Somewhere below, one line contains "Volontari-Shop.it" and a later line contains "per Neonati, Bambini, Adulti". Output those two lines and everything between them exactly, and nothing else.

• • •

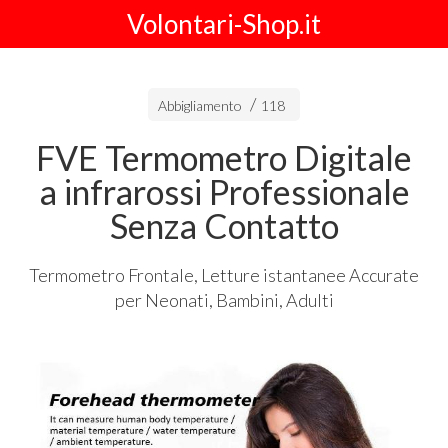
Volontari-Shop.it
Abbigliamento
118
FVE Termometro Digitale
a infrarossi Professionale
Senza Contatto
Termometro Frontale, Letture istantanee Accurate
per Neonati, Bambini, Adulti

• • •

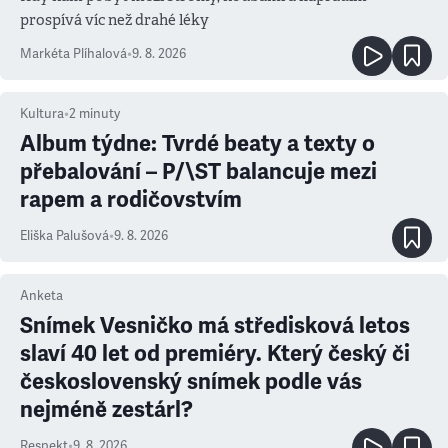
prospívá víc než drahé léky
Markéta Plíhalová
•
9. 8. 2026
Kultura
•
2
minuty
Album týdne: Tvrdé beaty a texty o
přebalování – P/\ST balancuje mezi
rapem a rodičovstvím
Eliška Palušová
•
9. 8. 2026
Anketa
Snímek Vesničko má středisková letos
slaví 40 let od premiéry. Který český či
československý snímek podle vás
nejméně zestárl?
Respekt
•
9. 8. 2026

• • •

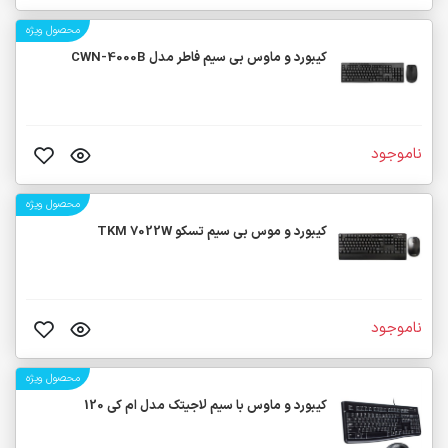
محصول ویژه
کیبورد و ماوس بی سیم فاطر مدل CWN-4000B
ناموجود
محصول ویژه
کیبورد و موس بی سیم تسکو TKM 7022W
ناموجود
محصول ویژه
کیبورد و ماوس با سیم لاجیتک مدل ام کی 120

• • •

- _Exercise result_
Volontari-Shop.it
Abbigliamento
118
FVE Termometro Digitale
a infrarossi Professionale
Senza Contatto
Termometro Frontale, Letture istantanee Accurate
per Neonati, Bambini, Adulti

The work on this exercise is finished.